--- START ---

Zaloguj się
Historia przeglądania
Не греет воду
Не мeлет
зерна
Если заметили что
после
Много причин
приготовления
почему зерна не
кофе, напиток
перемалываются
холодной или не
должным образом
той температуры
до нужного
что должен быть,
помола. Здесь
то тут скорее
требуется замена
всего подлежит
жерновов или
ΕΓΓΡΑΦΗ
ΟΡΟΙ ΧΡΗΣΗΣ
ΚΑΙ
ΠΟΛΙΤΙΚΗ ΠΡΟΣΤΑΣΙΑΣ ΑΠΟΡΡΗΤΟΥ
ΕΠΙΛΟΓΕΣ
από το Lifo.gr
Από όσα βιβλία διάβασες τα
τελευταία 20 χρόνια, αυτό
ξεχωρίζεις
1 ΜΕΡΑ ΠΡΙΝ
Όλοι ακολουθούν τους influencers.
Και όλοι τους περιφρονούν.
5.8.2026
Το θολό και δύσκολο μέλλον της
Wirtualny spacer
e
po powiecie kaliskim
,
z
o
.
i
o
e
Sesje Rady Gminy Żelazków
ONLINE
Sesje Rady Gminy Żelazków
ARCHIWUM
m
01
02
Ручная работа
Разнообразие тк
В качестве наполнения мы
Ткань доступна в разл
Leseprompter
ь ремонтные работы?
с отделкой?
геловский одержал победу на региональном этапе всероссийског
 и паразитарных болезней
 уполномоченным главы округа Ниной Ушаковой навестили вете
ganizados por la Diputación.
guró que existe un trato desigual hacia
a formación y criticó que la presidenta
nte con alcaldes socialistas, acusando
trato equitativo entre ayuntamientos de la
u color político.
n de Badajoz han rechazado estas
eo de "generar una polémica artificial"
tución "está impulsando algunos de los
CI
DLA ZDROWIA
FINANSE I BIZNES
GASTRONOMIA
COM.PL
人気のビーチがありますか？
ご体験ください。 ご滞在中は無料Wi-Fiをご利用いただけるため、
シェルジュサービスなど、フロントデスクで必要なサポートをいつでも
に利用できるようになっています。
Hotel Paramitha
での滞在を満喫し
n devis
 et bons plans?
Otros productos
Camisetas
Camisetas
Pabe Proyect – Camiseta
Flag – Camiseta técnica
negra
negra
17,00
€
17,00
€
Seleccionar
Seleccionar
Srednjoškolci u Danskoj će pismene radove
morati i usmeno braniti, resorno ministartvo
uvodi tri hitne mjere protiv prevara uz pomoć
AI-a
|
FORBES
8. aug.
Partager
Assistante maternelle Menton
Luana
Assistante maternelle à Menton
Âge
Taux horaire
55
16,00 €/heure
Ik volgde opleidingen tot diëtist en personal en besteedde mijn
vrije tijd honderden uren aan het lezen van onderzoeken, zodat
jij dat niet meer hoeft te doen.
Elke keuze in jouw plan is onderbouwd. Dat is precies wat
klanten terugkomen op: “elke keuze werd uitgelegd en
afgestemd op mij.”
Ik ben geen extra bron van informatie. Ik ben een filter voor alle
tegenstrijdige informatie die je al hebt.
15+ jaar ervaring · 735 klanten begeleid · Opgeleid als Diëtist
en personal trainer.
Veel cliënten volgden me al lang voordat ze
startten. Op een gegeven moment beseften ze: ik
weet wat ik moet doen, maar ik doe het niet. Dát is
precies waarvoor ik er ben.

--- END ---

» Exercise goal: An acceptable answer repeats every entry exactly, with nothing omitted.

» Task answer:
Zaloguj się
Historia przeglądania
Не греет воду
Не мeлет
зерна
Если заметили что
после
Много причин
приготовления
почему зерна не
кофе, напиток
перемалываются
холодной или не
должным образом
той температуры
до нужного
что должен быть,
помола. Здесь
то тут скорее
требуется замена
всего подлежит
жерновов или
ΕΓΓΡΑΦΗ
ΟΡΟΙ ΧΡΗΣΗΣ
ΚΑΙ
ΠΟΛΙΤΙΚΗ ΠΡΟΣΤΑΣΙΑΣ ΑΠΟΡΡΗΤΟΥ
ΕΠΙΛΟΓΕΣ
από το Lifo.gr
Από όσα βιβλία διάβασες τα
τελευταία 20 χρόνια, αυτό
ξεχωρίζεις
1 ΜΕΡΑ ΠΡΙΝ
Όλοι ακολουθούν τους influencers.
Και όλοι τους περιφρονούν.
5.8.2026
Το θολό και δύσκολο μέλλον της
Wirtualny spacer
e
po powiecie kaliskim
,
z
o
.
i
o
e
Sesje Rady Gminy Żelazków
ONLINE
Sesje Rady Gminy Żelazków
ARCHIWUM
m
01
02
Ручная работа
Разнообразие тк
В качестве наполнения мы
Ткань доступна в разл
Leseprompter
ь ремонтные работы?
с отделкой?
геловский одержал победу на региональном этапе всероссийског
 и паразитарных болезней
 уполномоченным главы округа Ниной Ушаковой навестили вете
ganizados por la Diputación.
guró que existe un trato desigual hacia
a formación y criticó que la presidenta
nte con alcaldes socialistas, acusando
trato equitativo entre ayuntamientos de la
u color político.
n de Badajoz han rechazado estas
eo de "generar una polémica artificial"
tución "está impulsando algunos de los
CI
DLA ZDROWIA
FINANSE I BIZNES
GASTRONOMIA
COM.PL
人気のビーチがありますか？
ご体験ください。 ご滞在中は無料Wi-Fiをご利用いただけるため、
シェルジュサービスなど、フロントデスクで必要なサポートをいつでも
に利用できるようになっています。
Hotel Paramitha
での滞在を満喫し
n devis
 et bons plans?
Otros productos
Camisetas
Camisetas
Pabe Proyect – Camiseta
Flag – Camiseta técnica
negra
negra
17,00
€
17,00
€
Seleccionar
Seleccionar
Srednjoškolci u Danskoj će pismene radove
morati i usmeno braniti, resorno ministartvo
uvodi tri hitne mjere protiv prevara uz pomoć
AI-a
|
FORBES
8. aug.
Partager
Assistante maternelle Menton
Luana
Assistante maternelle à Menton
Âge
Taux horaire
55
16,00 €/heure
Ik volgde opleidingen tot diëtist en personal en besteedde mijn
vrije tijd honderden uren aan het lezen van onderzoeken, zodat
jij dat niet meer hoeft te doen.
Elke keuze in jouw plan is onderbouwd. Dat is precies wat
klanten terugkomen op: “elke keuze werd uitgelegd en
afgestemd op mij.”
Ik ben geen extra bron van informatie. Ik ben een filter voor alle
tegenstrijdige informatie die je al hebt.
15+ jaar ervaring · 735 klanten begeleid · Opgeleid als Diëtist
en personal trainer.
Veel cliënten volgden me al lang voordat ze
startten. Op een gegeven moment beseften ze: ik
weet wat ik moet doen, maar ik doe het niet. Dát is
precies waarvoor ik er ben.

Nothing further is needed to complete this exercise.